The Germans wanted to control the size of the Jewish population by forcing Jews to lived in segregated sections of towns call Jewish residential quarters or ghettos. They created over 400 ghettos where Jewish adults and children were forced to reside and survive. Most ghettos were located in the oldest, most run-down places in town, that German soldiers to pick to make life in the ghetto as hard as possible. Overcrowding was frequent, several families lived in one apartment, plumbing was apprehended, human excrement was thrown out with the garbage, contagious diseases ran rapid, and hunger was everywhere. During the winter, heating was scarce, and many did not have the appropriate clothing to survive. Jerry Koenig, a Polish Jewish child, remembers: “The situation in the Warsaw Ghetto was truly horrendous- food, water, and sanitary conditions were non-existent. You couldn’t wash, people were hungry, and very susceptible to disease because of their weakened condition. It’s amazing what happens to people when they’re deprived of basic needs” (Remembering: Voices of the Holocaust). Life in the ghetto was subjected to death. Many took their own lives, and others tried to escape.

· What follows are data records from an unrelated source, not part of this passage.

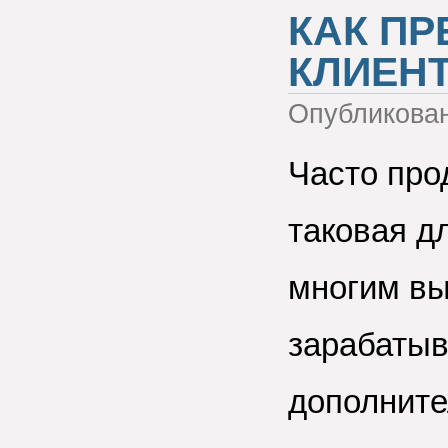
КАК П
КЛИЕН
Опубликова
Часто про
таковая д
многим вы
зарабатыв
дополните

Children were orphaned everyday, and many of the older orphaned children were forced to take care of the younger orphaned. In order for the children to survive, they needed to make themselves useful. Small children would crawl through narrow openings and smuggle food into the ghettos for their friends and families. They did this with great risk, because if they were caught they would be punished severely. Jerry Koenig continues, “The only way you could survive was by supplementing your diet with the things bought through the black market. But you can imagine that if the sellers were risking their lives to obtain these things, then the price is going to be extremely high” (Remembering: Voices of the Holocaust).
Children tried their best to continue schooling, by attending secret classes organized by adults. Children learned how to hide books from the Nazis, to avoid being caught. Jania David, a young Polish Jewish child, remembers: “Schools were forbidden, but parents...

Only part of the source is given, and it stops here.